(Stored data entries)
┌──

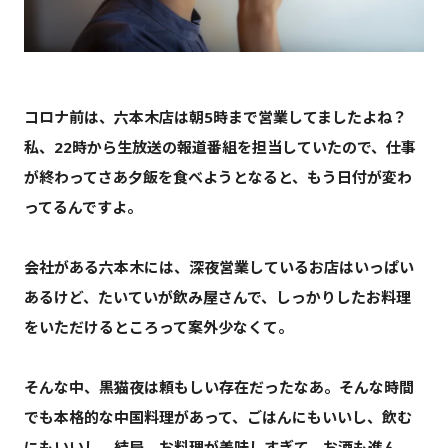
コロナ前は、六本木店は朝5時まで営業してましたよね？
私、22時から生放送の報道番組を担当していたので、仕事
が終わってさあ夕飯を食べようとなると、もう日付が変わ
ってるんですよ。
会社がある六本木には、深夜営業しているお店はいっぱい
あるけど、たいていが飲み屋さんで、しっかりしたお料理
をいただけるところって案外少なくて。
そんな中、黒猫夜は頼もしい存在だったなあ。そんな時間
でも本格的な中国料理があって、ごはんにもいいし、飲む
にもいいし。結局、お料理が美味しすぎて、お酒も進ん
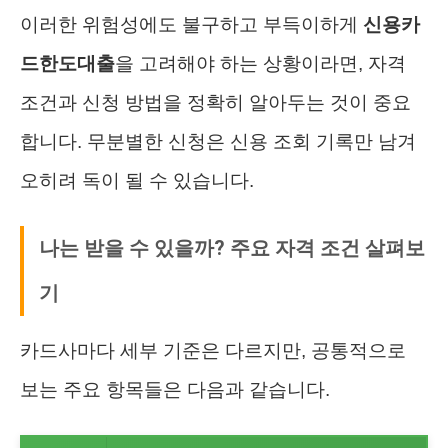
이러한 위험성에도 불구하고 부득이하게
신용카
드한도대출
을 고려해야 하는 상황이라면, 자격
조건과 신청 방법을 정확히 알아두는 것이 중요
합니다. 무분별한 신청은 신용 조회 기록만 남겨
오히려 독이 될 수 있습니다.
나는 받을 수 있을까? 주요 자격 조건 살펴보
기
카드사마다 세부 기준은 다르지만, 공통적으로
보는 주요 항목들은 다음과 같습니다.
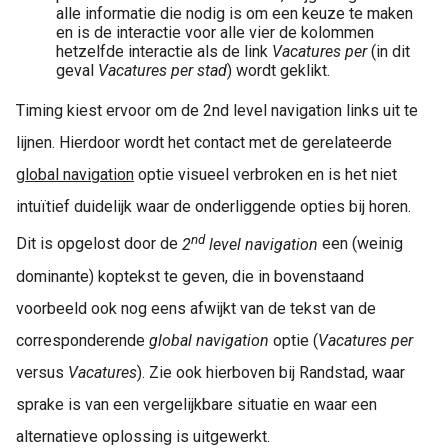
alle informatie die nodig is om een keuze te maken
en is de interactie voor alle vier de kolommen
hetzelfde interactie als de link
Vacatures per
(in dit
geval
Vacatures per stad
) wordt geklikt.
Timing kiest ervoor om de 2nd level navigation links uit te
lijnen. Hierdoor wordt het contact met de gerelateerde
global navigation
optie visueel verbroken en is het niet
intuïtief duidelijk waar de onderliggende opties bij horen.
nd
Dit is opgelost door de
2
level navigation
een (weinig
dominante) koptekst te geven, die in bovenstaand
voorbeeld ook nog eens afwijkt van de tekst van de
corresponderende
global navigation
optie (
Vacatures per
versus
Vacatures
). Zie ook hierboven bij Randstad, waar
sprake is van een vergelijkbare situatie en waar een
alternatieve oplossing is uitgewerkt.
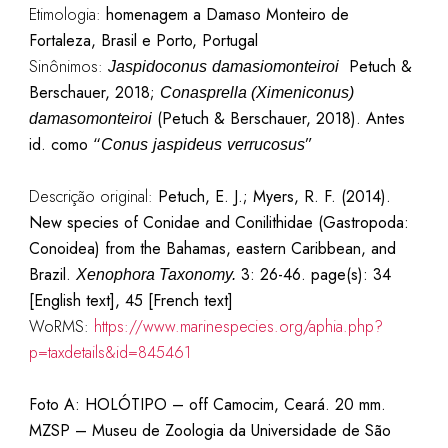
Etimologia:
homenagem a Damaso Monteiro de
Fortaleza, Brasil e Porto, Portugal
Sinônimos:
Petuch
&
Jaspidoconus
damasiomonteiroi
Berschauer
, 2018;
Conasprella
(
Ximeniconus
)
(
Petuch
&
Berschauer
, 2018). Antes
damasomonteiroi
id. como “
”
Conus
jaspideus
verrucosus
Descrição original:
Petuch, E. J.; Myers, R. F. (2014).
New species of Conidae and Conilithidae (Gastropoda:
Conoidea) from the Bahamas, eastern Caribbean, and
Brazil.
3: 26-46.
page(s): 34
Xenophora Taxonomy.
[English text], 45 [French text]
WoRMS:
https://www.marinespecies.org/aphia.php?
p=taxdetails&id=845461
Foto A: HOLÓTIPO – off Camocim, Ceará. 20 mm.
MZSP – Museu de Zoologia da Universidade de São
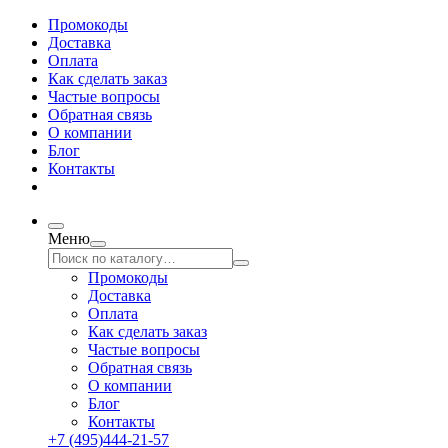
Промокоды
Доставка
Оплата
Как сделать заказ
Частые вопросы
Обратная связь
О компании
Блог
Контакты
Меню
Промокоды
Доставка
Оплата
Как сделать заказ
Частые вопросы
Обратная связь
О компании
Блог
Контакты
+7 (495)444-21-57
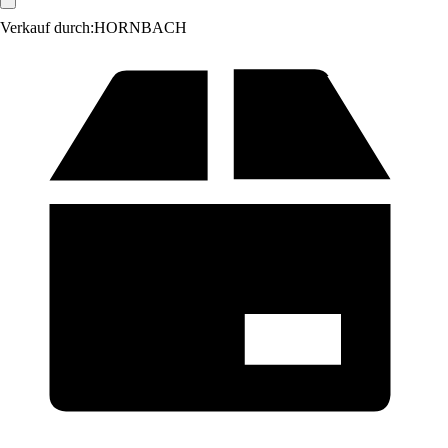
Verkauf durch:
HORNBACH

└──

__What you will do__:
Among the lines above, find those that contain the word "Vacatures" and copy them.

__Reply__:
Vacatures per
Vacatures per stad
Vacatures per
Vacatures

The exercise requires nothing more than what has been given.